Erica Martinson 
February 26, 2016
WASHINGTON -- Several dozen fishing, hunting and outdoors organizations and companies opposed to the proposed Pebble gold mine in Alaska are hoping to get presidential candidates on the record about it.
The American Fly Fishing Trade Association, Trout Unlimited and Patagonia Inc. and others sent a letter to each of the remaining presidential hopefuls on Thursday, asking them whether the open-pit mine in the salmon-rich Bristol Bay watershed should be allowed to go forward.
Representatives for the group noted that final action on the project will likely be in the hands of whomever is next in the White House, pointing to a recent statement  by the Obama administration’s regional director for the Environmental Protection Agency.
“We expect to know where the next president stands on this issue, and we want to know now, not after they’re in the White House,” said Ben Bulis, president of the American Fly Fishing Trade Association.
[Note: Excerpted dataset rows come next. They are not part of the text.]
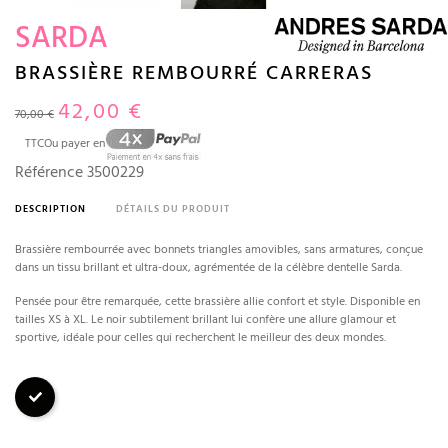
SARDA
BRASSIÈRE REMBOURRÉ CARRERAS
42,00 €
70,00 €
TTC
Ou payer en
Référence
3500229
DESCRIPTION
DÉTAILS DU PRODUIT
Brassière rembourrée avec bonnets triangles amovibles, sans armatures, conçue
dans un tissu brillant et ultra-doux, agrémentée de la célèbre dentelle Sarda.
Pensée pour être remarquée, cette brassière allie confort et style. Disponible en
tailles XS à XL. Le noir subtilement brillant lui confère une allure glamour et
sportive, idéale pour celles qui recherchent le meilleur des deux mondes.
Noir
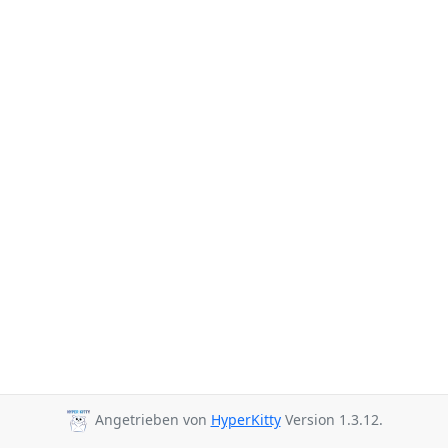
Angetrieben von
HyperKitty
Version 1.3.12.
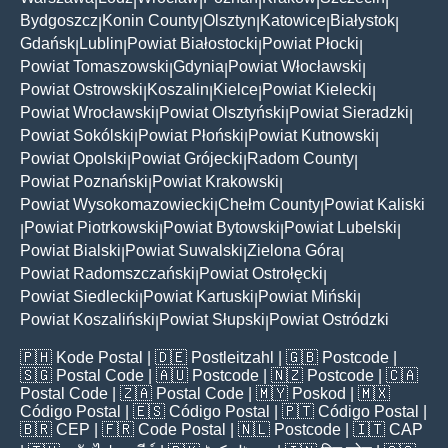
|
|
|
|
|
|
Bydgoszcz
Konin County
Olsztyn
Katowice
Białystok
|
|
|
|
|
Gdańsk
Lublin
Powiat Białostocki
Powiat Płocki
|
|
|
|
Powiat Tomaszowski
Gdynia
Powiat Włocławski
|
|
|
Powiat Ostrowski
Koszalin
Kielce
Powiat Kielecki
|
|
|
|
Powiat Wrocławski
Powiat Olsztyński
Powiat Sieradzki
|
|
|
Powiat Sokólski
Powiat Płoński
Powiat Kutnowski
|
|
|
Powiat Opolski
Powiat Grójecki
Radom County
|
|
|
Powiat Poznański
Powiat Krakowski
|
|
Powiat Wysokomazowiecki
Chełm County
Powiat Kaliski
|
|
Powiat Piotrkowski
Powiat Bytowski
Powiat Lubelski
|
|
|
|
Powiat Bialski
Powiat Suwalski
Zielona Góra
|
|
|
Powiat Radomszczański
Powiat Ostrołęcki
|
|
Powiat Siedlecki
Powiat Kartuski
Powiat Miński
|
|
|
Powiat Koszaliński
Powiat Słupski
Powiat Ostródzki
|
|
🇵🇭
Kode Postal
| 🇩🇪
Postleitzahl
| 🇬🇧
Postcode
|
🇸🇬
Postal Code
| 🇦🇺
Postcode
| 🇳🇿
Postcode
| 🇨🇦
Postal Code
| 🇿🇦
Postal Code
| 🇲🇾
Poskod
| 🇲🇽
Código Postal
| 🇪🇸
Código Postal
| 🇵🇹
Código Postal
|
🇧🇷
CEP
| 🇫🇷
Code Postal
| 🇳🇱
Postcode
| 🇮🇹
CAP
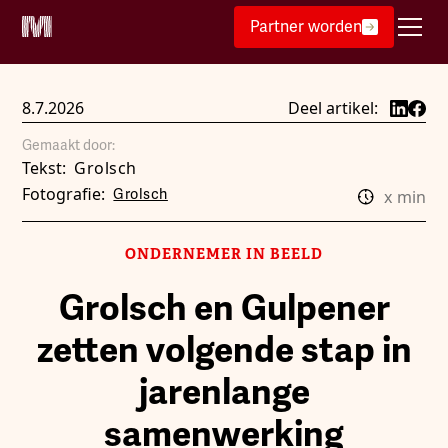
Partner worden
8.7.2026
Deel artikel:
Gemaakt door:
Tekst:
Grolsch
Fotografie:
Grolsch
x
min
ONDERNEMER IN BEELD
Grolsch en Gulpener
zetten volgende stap in
jarenlange
samenwerking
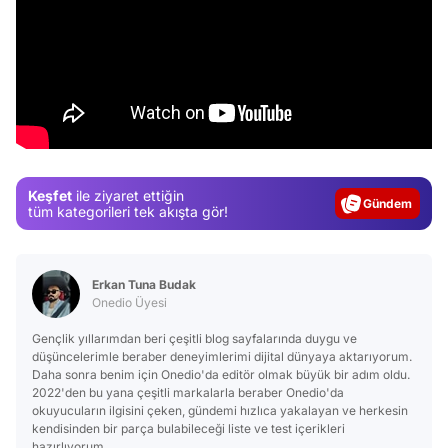
Video
Test
Keşfet
ile ziyaret ettiğin
Gündem
tüm kategorileri tek akışta gör!
Magazin
Video
Erkan Tuna Budak
Test
Onedio Üyesi
Gençlik yıllarımdan beri çeşitli blog sayfalarında duygu ve
düşüncelerimle beraber deneyimlerimi dijital dünyaya aktarıyorum.
Daha sonra benim için Onedio'da editör olmak büyük bir adım oldu.
2022'den bu yana çeşitli markalarla beraber Onedio'da
okuyucuların ilgisini çeken, gündemi hızlıca yakalayan ve herkesin
kendisinden bir parça bulabileceği liste ve test içerikleri
hazırlıyorum.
In its letter, the group said that “Native tribes, commercial fishermen, anglers and hunters, conservationists, religious groups, restaurateurs and outdoor enthusiasts” from all 50 states have expressed interest in stopping the mine proposal.
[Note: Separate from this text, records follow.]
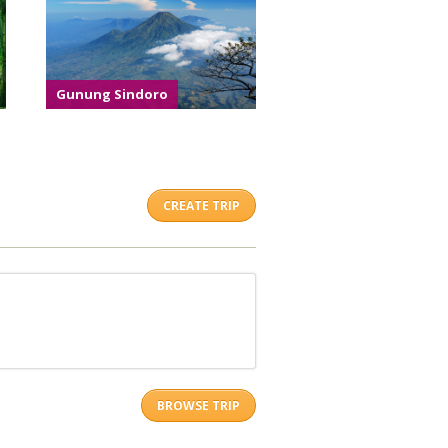
Gunung Sindoro
CREATE TRIP
BROWSE TRIP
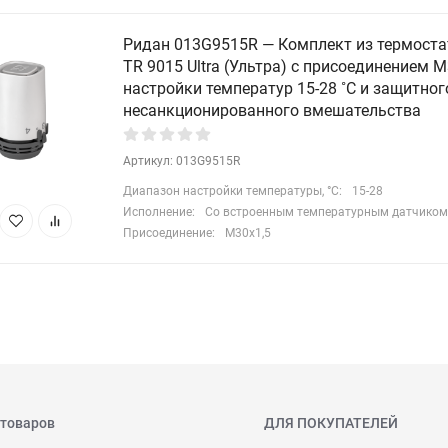
Ридан 013G9515R — Комплект из термоста
TR 9015 Ultra (Ультра) с присоединением 
настройки температур 15-28 ˚С и защитног
несанкционированного вмешательства
Артикул: 013G9515R
Диапазон настройки температуры, °С:
15-28
Исполнение:
Со встроенным температурным датчиком
Присоединение:
М30х1,5
 товаров
ДЛЯ ПОКУПАТЕЛЕЙ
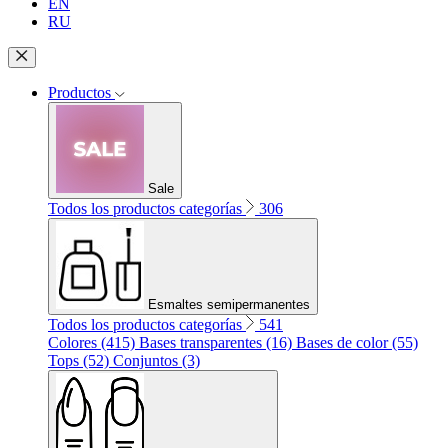
EN
RU
Productos
Sale
Todos los productos categorías
306
Esmaltes semipermanentes
Todos los productos categorías
541
Colores (415)
Bases transparentes (16)
Bases de color (55)
Tops (52)
Conjuntos (3)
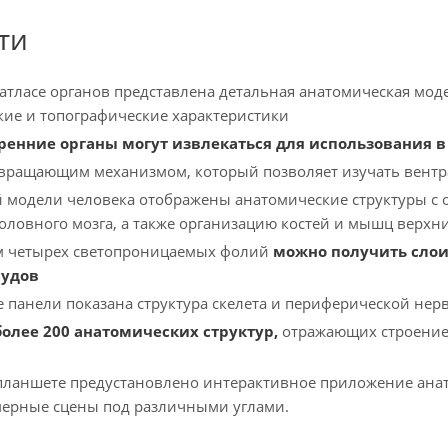
ти
атласе органов представлена детальная анатомическая мод
ие и топографические характеристики
енние органы могут извлекаться для использования в
вращающим механизмом, который позволяет изучать вентр
й модели человека отображены анатомические структуры с
головного мозга, а также организацию костей и мышц верх
м четырех светопроницаемых фолий
можно получить слои
судов
е панели показана структура скелета и периферической нер
олее 200 анатомических структур,
отражающих строение 
планшете предустановлено интерактивное приложение анат
мерные сцены под различными углами.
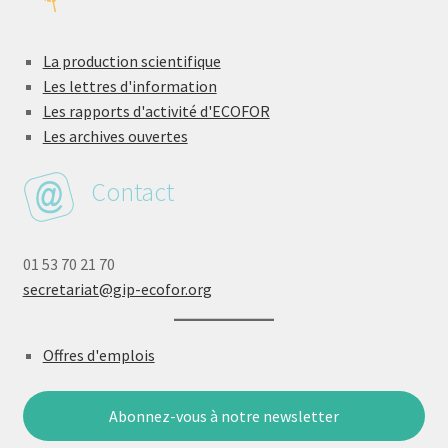
La production scientifique
Les lettres d'information
Les rapports d'activité d'ECOFOR
Les archives ouvertes
Contact
01 53 70 21 70
secretariat@gip-ecofor.org
Offres d'emplois
Abonnez-vous à notre newsletter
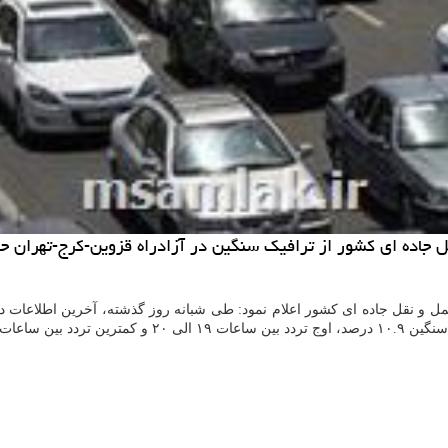
ل جاده ای كشور از ترافیك سنگین در آزادراه قزوین-كرج-تهران ح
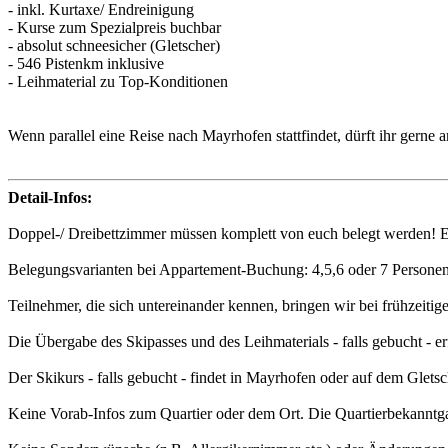
- inkl. Kurtaxe/ Endreinigung
- Kurse zum Spezialpreis buchbar
- absolut schneesicher (Gletscher)
- 546 Pistenkm inklusive
- Leihmaterial zu Top-Konditionen
Wenn parallel eine Reise nach Mayrhofen stattfindet, dürft ihr gerne
Detail-Infos:
Doppel-/ Dreibettzimmer müssen komplett von euch belegt werden! 
Belegungsvarianten bei Appartement-Buchung: 4,5,6 oder 7 Personen
Teilnehmer, die sich untereinander kennen, bringen wir bei frühzeiti
Die Übergabe des Skipasses und des Leihmaterials - falls gebucht - e
Der Skikurs - falls gebucht - findet in Mayrhofen oder auf dem Gletsch
Keine Vorab-Infos zum Quartier oder dem Ort. Die Quartierbekanntgab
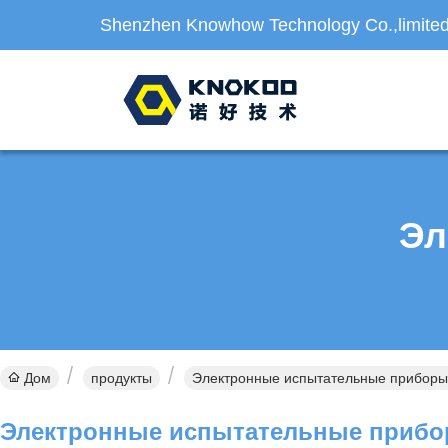
Shenzhen Knowhow Technology Co.,limite
Эл
Дом
продукты
Электронные испытательные приборы
Электронные испытательные приб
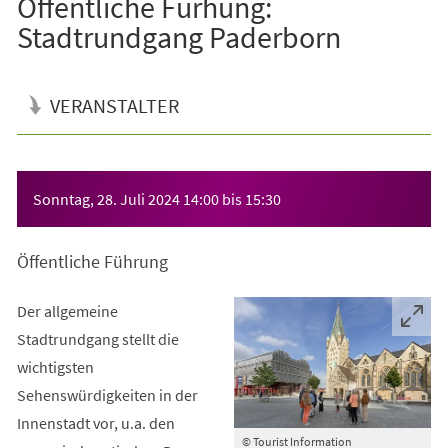
Öffentliche Fürhung:
Stadtrundgang Paderborn
VERANSTALTER
Veranstaltungsinformationen
Sonntag, 28. Juli 2024
14:00
bis
15:30
Öffentliche Führung
Der allgemeine
Stadtrundgang stellt die
wichtigsten
Sehenswürdigkeiten in der
Innenstadt vor, u.a. den
© Tourist Information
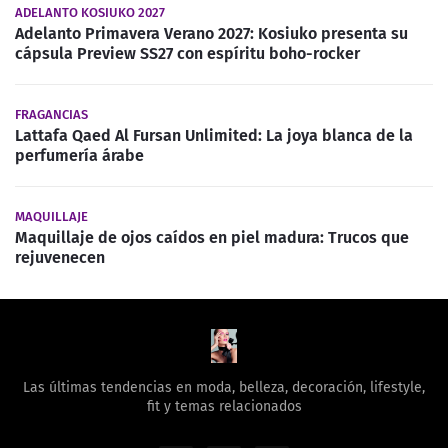
ADELANTO KOSIUKO 2027
Adelanto Primavera Verano 2027: Kosiuko presenta su
cápsula Preview SS27 con espíritu boho-rocker
FRAGANCIAS
Lattafa Qaed Al Fursan Unlimited: La joya blanca de la
perfumería árabe
MAQUILLAJE
Maquillaje de ojos caídos en piel madura: Trucos que
rejuvenecen
Las últimas tendencias en moda, belleza, decoración, lifestyle,
fit y temas relacionados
“Where do you stand?” the letter asks the candidates.
The Pebble Limited Partnership argues that its mine can be built without harming the environment, and it has been fighting opposing efforts in court for years, with a particular aim at the Environmental Protection Agency, which has made moves to keep the project from acquiring a necessary federal permit.
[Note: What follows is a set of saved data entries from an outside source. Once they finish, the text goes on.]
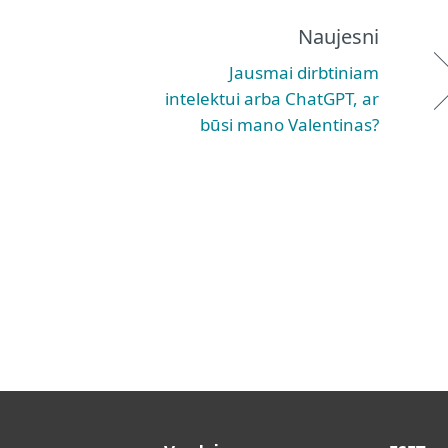
Naujesni
Jausmai dirbtiniam
intelektui arba ChatGPT, ar
būsi mano Valentinas?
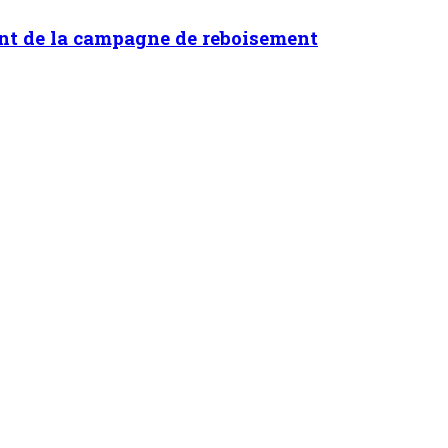
ent de la campagne de reboisement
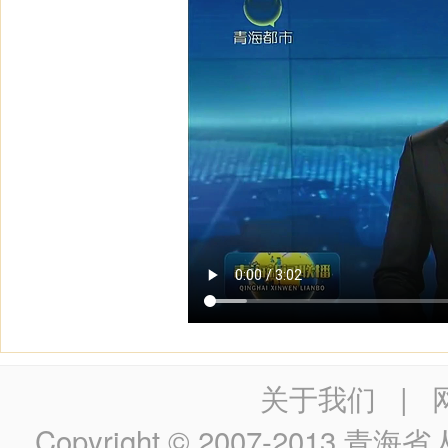
关于我们
|
Copyright © 2007-2013
青海省人民政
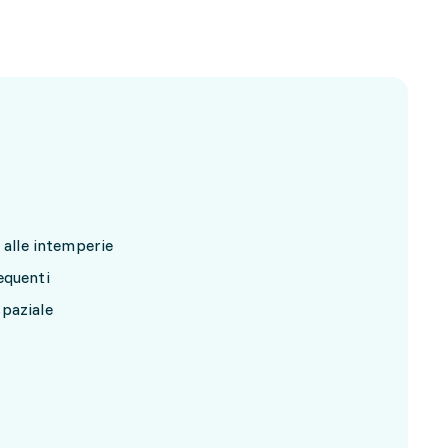
 alle intemperie
equenti
paziale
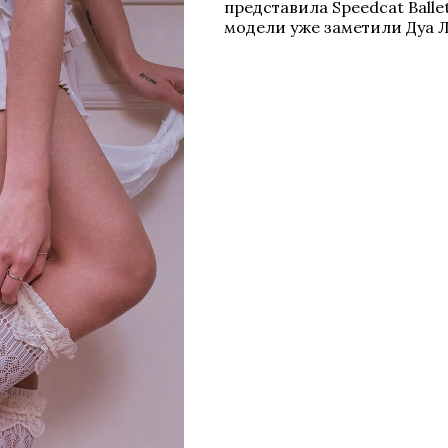
представила Speedcat Balle
модели уже заметили Дуа Л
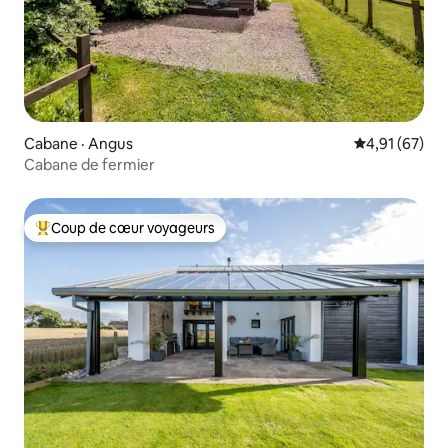
Cabane · Angus
Note moyenne
4,91 (67)
Cabane de fermier
Coup de cœur voyageurs
Coup de cœur voyageurs parmi les plus aimés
Alaska Dispatch News contacted all of the presidential campaigns for a response to the letter.
Hillary Clinton's campaign said Thursday that she supports blocking the mine. "Like President Obama, who protected Bristol Bay itself from consideration for oil and gas drilling, Hillary Clinton recognizes the incredible economic, cultural, and environmental value that Bristol Bay’s fishery and watershed provide to Alaska and the nation, and she agrees with the need to protect both the fishery and watershed from harmful mining activity," spokeswoman Gwen Rocco said in an email.